**What you should do**
Wherever "INDIAN" shows up in the records below, copy the whole line.

── Information supplied ──

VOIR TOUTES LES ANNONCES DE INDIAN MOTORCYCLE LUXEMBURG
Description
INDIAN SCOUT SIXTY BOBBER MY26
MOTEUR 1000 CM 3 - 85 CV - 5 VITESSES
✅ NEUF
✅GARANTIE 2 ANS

───
── Information supplied ──

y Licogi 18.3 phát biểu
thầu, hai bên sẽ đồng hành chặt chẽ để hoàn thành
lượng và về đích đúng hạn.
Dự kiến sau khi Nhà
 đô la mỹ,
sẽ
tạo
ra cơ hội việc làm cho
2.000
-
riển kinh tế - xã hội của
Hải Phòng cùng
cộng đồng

───

**Output for this task**
VOIR TOUTES LES ANNONCES DE INDIAN MOTORCYCLE LUXEMBURG
INDIAN SCOUT SIXTY BOBBER MY26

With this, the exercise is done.